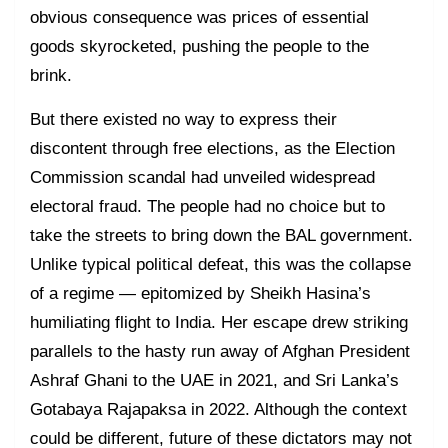
obvious consequence was prices of essential
goods skyrocketed, pushing the people to the
brink.
But there existed no way to express their
discontent through free elections, as the Election
Commission scandal had unveiled widespread
electoral fraud. The people had no choice but to
take the streets to bring down the BAL government.
Unlike typical political defeat, this was the collapse
of a regime — epitomized by Sheikh Hasina’s
humiliating flight to India. Her escape drew striking
parallels to the hasty run away of Afghan President
Ashraf Ghani to the UAE in 2021, and Sri Lanka’s
Gotabaya Rajapaksa in 2022. Although the context
could be different, future of these dictators may not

■ ■ ■

_Task brief:_ Write out every line of the listing that holds the word "people".

_Solved problem:_
goods skyrocketed, pushing the people to the
electoral fraud. The people had no choice but to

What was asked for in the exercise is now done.